Provided information:
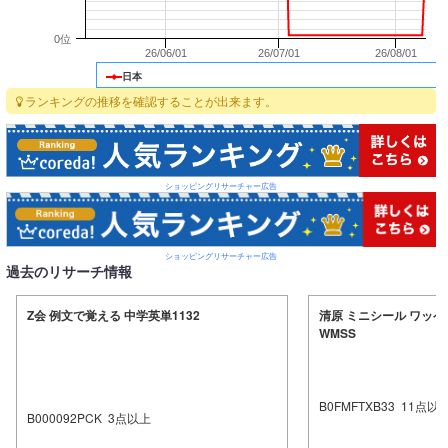
0位
26/06/01
26/07/01
26/08/01
日本
ランキングの推移を確認することが出来ます。
ショッピングリサーチャー広告
ショッピングリサーチャー広告
過去のリサーチ情報
Z会 例文で覚える 中学英単1132
清原 ミニシール ワッペ
WMSS
B0FMFTXB33
11
点以
B000092PCK
3
点以上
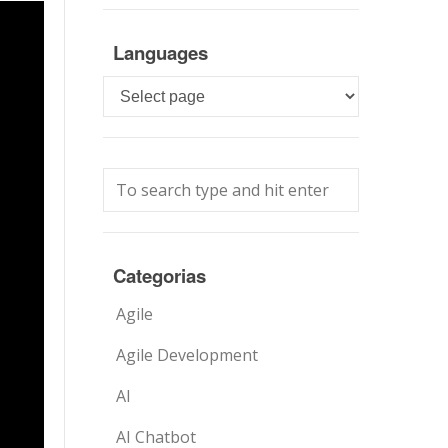
Languages
Languages
Categorias
Agile
Agile Development
AI
AI Chatbot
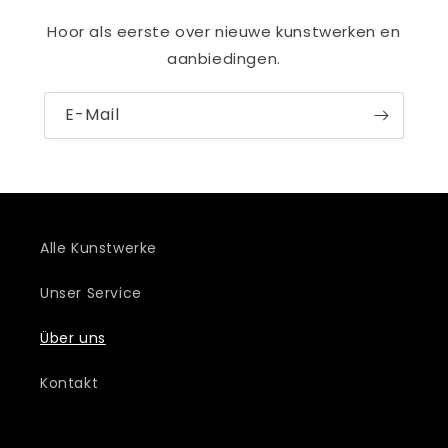
Hoor als eerste over nieuwe kunstwerken en
aanbiedingen.
E-Mail
Alle Kunstwerke
Unser Service
Über uns
Kontakt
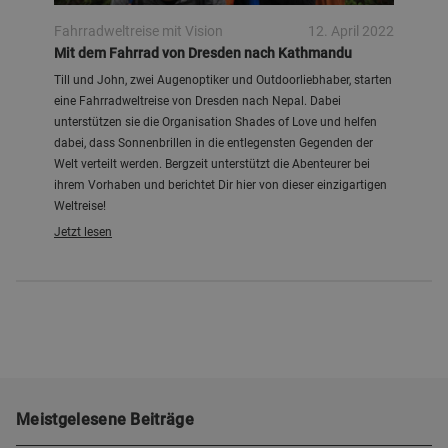
Fahrradweltreise mit Vision
12. April 2022
Mit dem Fahrrad von Dresden nach Kathmandu
Till und John, zwei Augenoptiker und Outdoorliebhaber, starten
eine Fahrradweltreise von Dresden nach Nepal. Dabei
unterstützen sie die Organisation Shades of Love und helfen
dabei, dass Sonnenbrillen in die entlegensten Gegenden der
Welt verteilt werden. Bergzeit unterstützt die Abenteurer bei
ihrem Vorhaben und berichtet Dir hier von dieser einzigartigen
Weltreise!
Jetzt lesen
Meistgelesene Beiträge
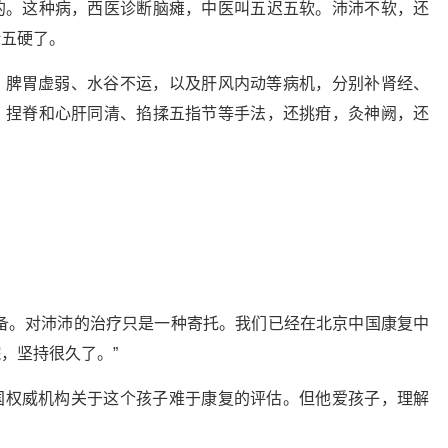
的。这种病，西医诊断脑瘫，中医叫五迟五软。沛沛不软，还
断五硬了。
，脾胃虚弱、水谷不运，以及肝风内动等病机，分别补肾经、
、捏脊和心肝同清、掐揉五指节等手法，还挑疳，灸神阙，还
备。对沛沛的治疗只是一种寄托。我们已经在北京中国康复中
，坚持很久了。”
国权威机构关于这个孩子难于康复的评估。但他爱孩子，理解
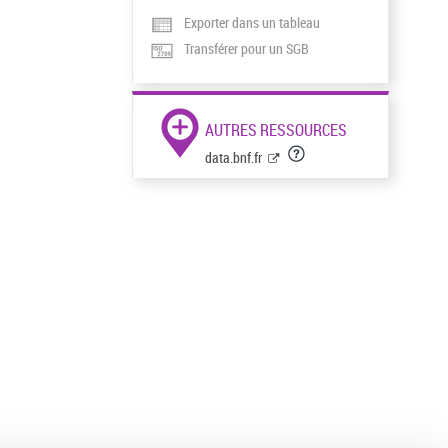
Exporter dans un tableau
Transférer pour un SGB
AUTRES RESSOURCES
data.bnf.fr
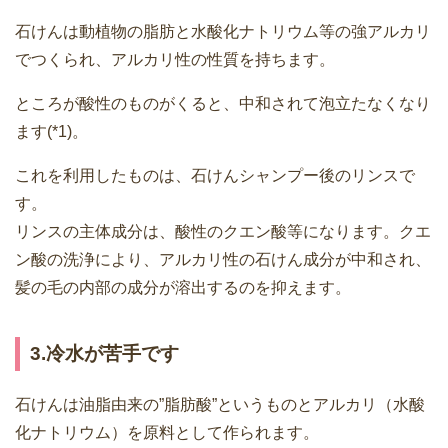
石けんは動植物の脂肪と水酸化ナトリウム等の強アルカリ
でつくられ、アルカリ性の性質を持ちます。
ところが酸性のものがくると、中和されて泡立たなくなり
ます(*1)。
これを利用したものは、石けんシャンプー後のリンスで
す。
リンスの主体成分は、酸性のクエン酸等になります。クエ
ン酸の洗浄により、アルカリ性の石けん成分が中和され、
髪の毛の内部の成分が溶出するのを抑えます。
3.冷水が苦手です
石けんは油脂由来の”脂肪酸”というものとアルカリ（水酸
化ナトリウム）を原料として作られます。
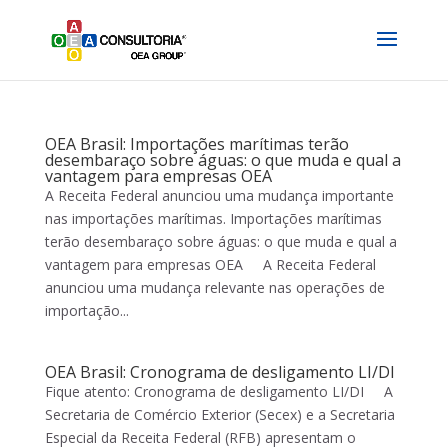
OEA Brasil: Importações marítimas terão
desembaraço sobre águas: o que muda e qual a
vantagem para empresas OEA
A Receita Federal anunciou uma mudança importante
nas importações marítimas. Importações marítimas
terão desembaraço sobre águas: o que muda e qual a
vantagem para empresas OEA A Receita Federal
anunciou uma mudança relevante nas operações de
importação...
OEA Brasil: Cronograma de desligamento LI/DI
Fique atento: Cronograma de desligamento LI/DI A
Secretaria de Comércio Exterior (Secex) e a Secretaria
Especial da Receita Federal (RFB) apresentam o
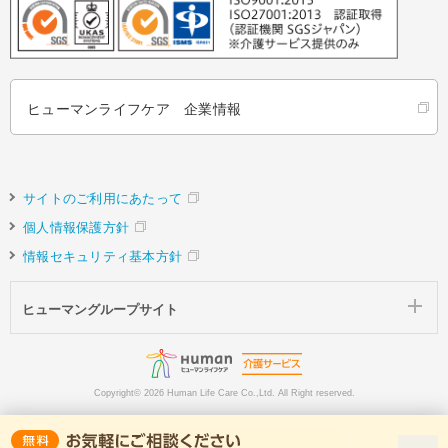
ヒューマンライフケア 企業情報
サイトのご利用にあたって
個人情報保護方針
情報セキュリティ基本方針
ヒューマングループサイト
Copyright©
2026 Human Life Care Co.,Ltd. All Right reserved.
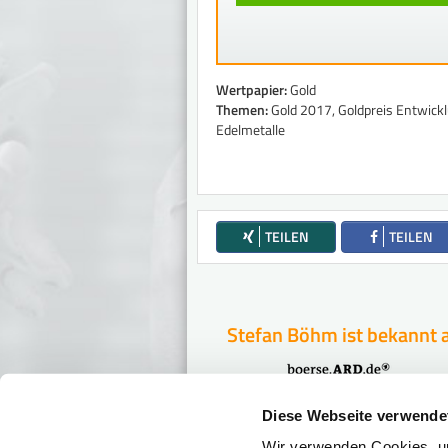
Wertpapier:
Gold
Themen:
Gold 2017, Goldpreis Entwickl
Edelmetalle
TEILEN
TEILEN
Stefan Böhm ist bekannt 
Diese Webseite verwende
Ist Ihr Geld in Ge
Wir verwenden Cookies, um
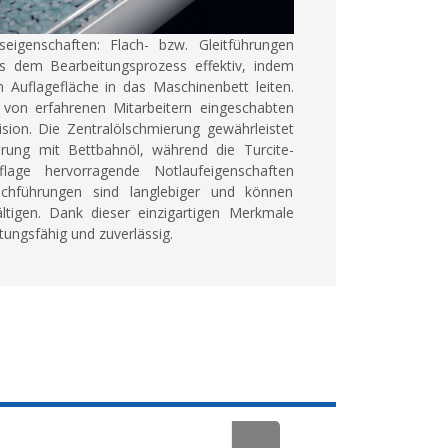
seigenschaften:
Flach- bzw. Gleitführungen
us dem Bearbeitungsprozess effektiv, indem
n Auflagefläche in das Maschinenbett leiten.
von erfahrenen Mitarbeitern eingeschabten
sion. Die Zentralölschmierung gewährleistet
erung mit Bettbahnöl, während die Turcite-
flage hervorragende Notlaufeigenschaften
achführungen sind langlebiger und können
tigen. Dank dieser einzigartigen Merkmale
stungsfähig und zuverlässig.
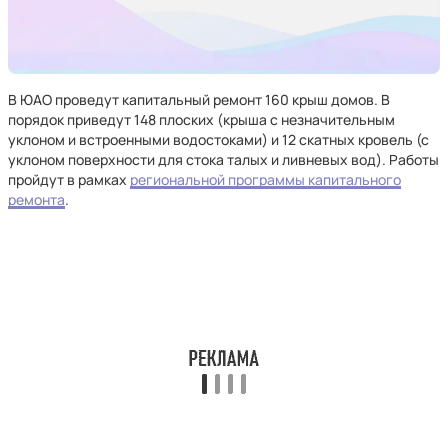
В ЮАО проведут капитальный ремонт 160 крыш домов. В
порядок приведут 148 плоских (крыша с незначительным
уклоном и встроенными водостоками) и 12 скатных кровель (с
уклоном поверхности для стока талых и ливневых вод). Работы
пройдут в рамках
региональной программы капитального
ремонта
.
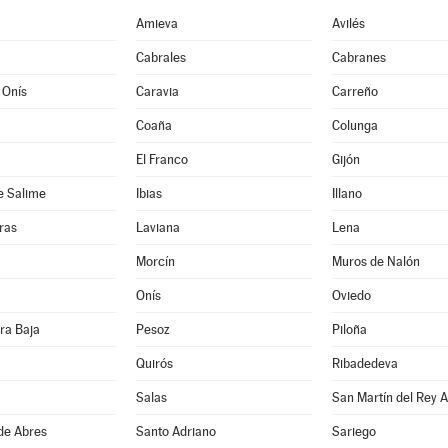
Amieva
Avilés
Cabrales
Cabranes
 Onís
Caravia
Carreño
Coaña
Colunga
El Franco
Gijón
e Salime
Ibias
Illano
ras
Laviana
Lena
Morcín
Muros de Nalón
Onís
Oviedo
ra Baja
Pesoz
Piloña
Quirós
Ribadedeva
Salas
San Martín del Rey A
de Abres
Santo Adriano
Sariego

Action item: Could you copy each line in the listing above that includes the word "marítimas"?

Response to the task:
OEA Brasil: Importações marítimas terão
nas importações marítimas. Importações marítimas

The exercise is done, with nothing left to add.